Wer nun erwartet, dass so viel Inhalt zu einer vollgepackten, gehetzten Erzählweise führt, der irrt. Denn Lightfoot und sein Team lassen sich nach der furiosen Auftaktfolge viel Zeit, das Szenario aufzubauen. Manchmal zu viel. So dauert es geschlagene zwei Episoden, bis Micro und Frank endlich ein Team bilden, das ist Spielfilmlänge. Erst in Folge vier gönnt die Serie ihren Zuschauern wieder ein wenig Action. Dabei dürfte das für viele die Hauptmotivation sein, sich The Punisher überhaupt anzusehen. Lightfoot scheint aber wenig interessiert daran zu sein, dem Zuschauer zu geben, wonach er verlangt. Stattdessen macht er sich mit seinen Autoren auf die Suche nach Frank Castles Seele. Und er wird auch fündig. Doch die Entdeckung, dass Frank Castle trotz all seiner Taten im Grund ein guter Kerl ist, überrascht nicht wirklich.

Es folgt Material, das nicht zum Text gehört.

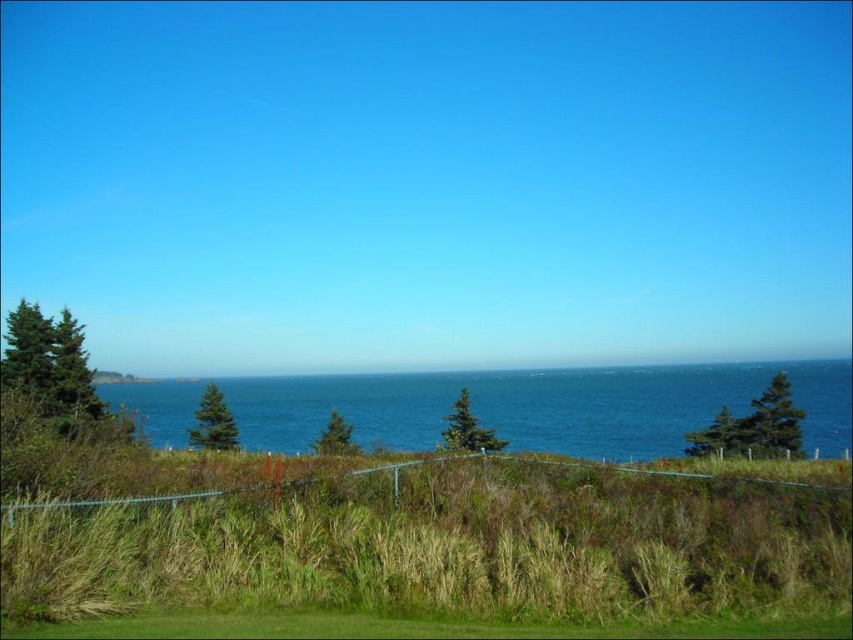 Is green grassy at lower center closer to the viewer compared to blue water at center?

That is True.

Measure the distance from green grassy at lower center to blue water at center.

A distance of 95.84 meters exists between green grassy at lower center and blue water at center.

Locate an element on the screen. The width and height of the screenshot is (853, 640). green grassy at lower center is located at coordinates (444, 545).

The Punisher: …nicht alles erreicht
Lightfoot erzählt in der ersten Staffel der Serie durchaus interessante Geschichten und entwickelt auch spannende Figuren. So ist Agent Madani eine erfrischend gute Frauenrolle. Auch Micros Frau Sarah, die ihren Mann für tot hält und nicht weiß, wie sie weitermachen soll, ist exzellent geschrieben und von Jaime Ray Newman toll gespielt. Die Einbindung von Deborah Ann Woll als Karen Page ist ebenfalls gelungen, denn zu ihr hatte Castle bereits in Daredevil ein ganz besonderes Verhältnis.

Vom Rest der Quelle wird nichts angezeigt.